LCG is not random enough for many algorithm, especially with arbitrary parameters. Use xorshift family or pcg family or wyhash when you want a <10 line RNG.

A digression: Rust is not Turing complete for the same reason C isn't Turing complete -- both have to limit the size of potentially allocated memory at the beginning of the program (to usize::MAX), making simulating an unbounded tape impossible. Other languages that don't expose such limitations (like ML or Python) are Turing-complete.

1 Like

Interesting detail, thanks. I actually didn't have that in mind.
But doesn't CPython then have the same limitation?

In C every object have to have an address, but is it true for Rust? Wouldn't it be enough to create two threads with two recursive functions to hold two stacks? That's enough for Turing-completeness.

Yes, CPython isn't Turing-complete, but that's just a limited implementation of ideal Python :slight_smile:

I think so. std::ptr reference says:

An allocation is a subset of program memory which is addressable from Rust, and within which pointer arithmetic is possible. Examples of allocations include heap allocations, stack-allocated variables, statics, and consts.

An allocation has a base address, a size, and a set of memory addresses.

But you can save files in both C and Rust, and theoretically there is no limit to the filesystem so every programming language is turing complete.

Actually there is. Rust seems to limit file lengths to u64.

But is there a limit on the number of files you could create? Or how much could fit in a pipe that you loop back to yourself on a diffrent file descriptor?

Of course any real computer is limited in memory. Any real physical system even. Probably even in theory: bounded by the size of the observable universe (though I am no physicist).

You can still do a lot of useful computation without being Turing complete. And that is why Turing completeness does not matter in real world. The more useful class to consider is bounded storage machines, since that pretty closely reflects real computers.

Obviously. I was really just nitpicking on the terminology, it wasn't meant as a criticism of Rust. Turing-completeness is overrated. A better computational model for C and Rust is the Word RAM model. Most work in algorithms assumes the Word RAM model, not Turing machines.

If you are nitpicking on the terminology then you need to first define what does it mean for the language to be Turing Complete.

It's obvious that none of exsisting implementations of Rust can execute a program that requires 2¹⁰⁰⁰ tape cells. But you can always execute your program on a larger system.

Neither C nor Rust limit the size of uintptr_t/usize, it can be 32, 64, 1024 or even larger.

Does the fact that “ computational system” that would employ Python program may increase uintptr_t/usize when the need would arise and C or Rust program-based one would need to throw calculations aways and start from scratch make one of them “Turing-complete” and the other one not “Turing-complete”?

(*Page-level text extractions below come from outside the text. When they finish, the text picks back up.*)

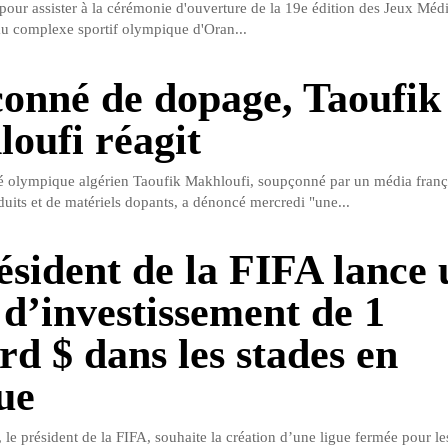
 pour assister à la cérémonie d'ouverture de la 19e édition des Jeux Méd
u complexe sportif olympique d'Oran...
onné de dopage, Taoufik
oufi réagit
lé olympique algérien Taoufik Makhloufi, soupçonné par un média franç
duits et de matériels dopants, a dénoncé mercredi "une...
ésident de la FIFA lance 
 d’investissement de 1
rd $ dans les stades en
ue
 le président de la FIFA, souhaite la création d’une ligue fermée pour le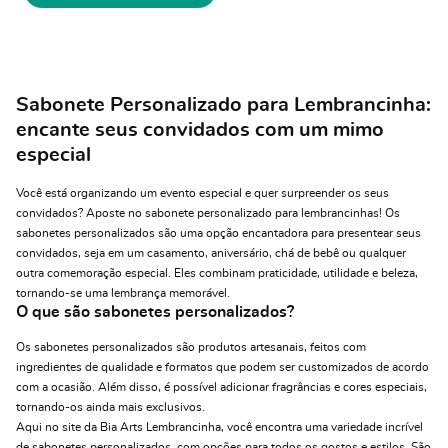
Sabonete Personalizado para Lembrancinha:
encante seus convidados com um mimo
especial
Você está organizando um evento especial e quer surpreender os seus
convidados? Aposte no sabonete personalizado para lembrancinhas! Os
sabonetes personalizados são uma opção encantadora para presentear seus
convidados, seja em um casamento, aniversário, chá de bebê ou qualquer
outra comemoração especial. Eles combinam praticidade, utilidade e beleza,
tornando-se uma lembrança memorável.
O que são sabonetes personalizados?
Os sabonetes personalizados são produtos artesanais, feitos com
ingredientes de qualidade e formatos que podem ser customizados de acordo
com a ocasião. Além disso, é possível adicionar fragrâncias e cores especiais,
tornando-os ainda mais exclusivos.
Aqui no site da Bia Arts Lembrancinha, você encontra uma variedade incrível
de sabonetes personalizados, com opções para todos os gostos e estilos. São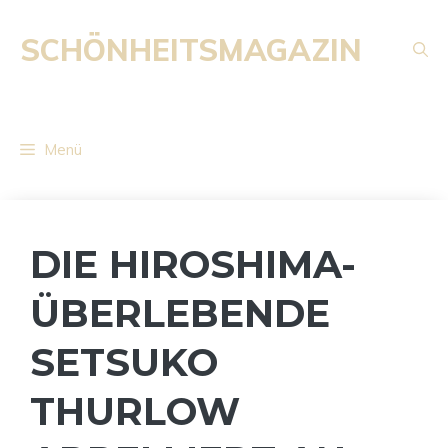
Zum
Inhalt
SCHÖNHEITSMAGAZIN
springen
Menü
DIE HIROSHIMA-
ÜBERLEBENDE
SETSUKO
THURLOW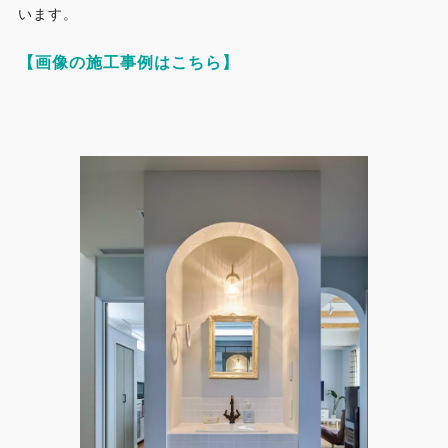
います。
【画像の施工事例はこちら】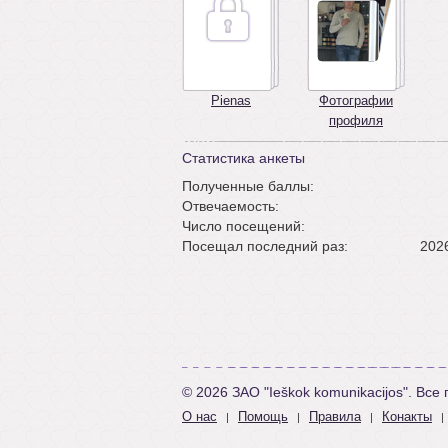
Pienas
Фотографии
профиля
Статистика анкеты
Полученные баллы:
Отвечаемость:
Число посещений:
Посещал последний раз:
2026
© 2026 ЗАО "Ieškok komunikacijos". Вс
О нас
Помощь
Правила
Конакты
|
|
|
|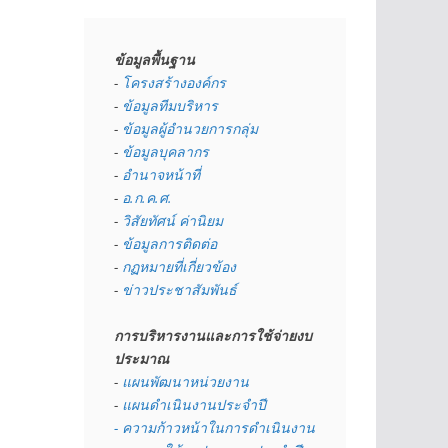
ข้อมูลพื้นฐาน
- 
โครงสร้างองค์กร
- 
ข้อมูลทีมบริหาร
- 
ข้อมูลผู้อำนวยการกลุ่ม
- 
ข้อมูลบุคลากร
- 
อำนาจหน้าที่
- 
อ.ก.ค.ศ.
- 
วิสัยทัศน์ ค่านิยม
- 
ข้อมูลการติดต่อ
- 
กฏหมายที่เกี่ยวข้อง
- 
ข่าวประชาสัมพันธ์
การบริหารงานและการใช้จ่ายงบ
ประมาณ
- 
แผนพัฒนาหน่วยงาน
- 
แผนดำเนินงานประจำปี
- ความก้าวหน้าในการดำเนินงาน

I don't see how. Turing equivalence is not concerned with programs that never stop it only talks about functions that may be computed — and for every such function and for every input you may pick Rust runtime that would be able to compute it…

Hmm.. If I bolt a Turing style tape storage system onto to my computer that tape could be infinitely long in either direction. Winding it backwards a forwards 2¹⁰⁰⁰ positions would be perfectly possible using Rust or most other languages. Such a tape system has no notion of an "address", only move left or right, read or write. It would be up to the Rust program to keep track of position if it wants to and 1000 bit number for such is no problem.

But that's not Rust anymore. That's Rust + tape.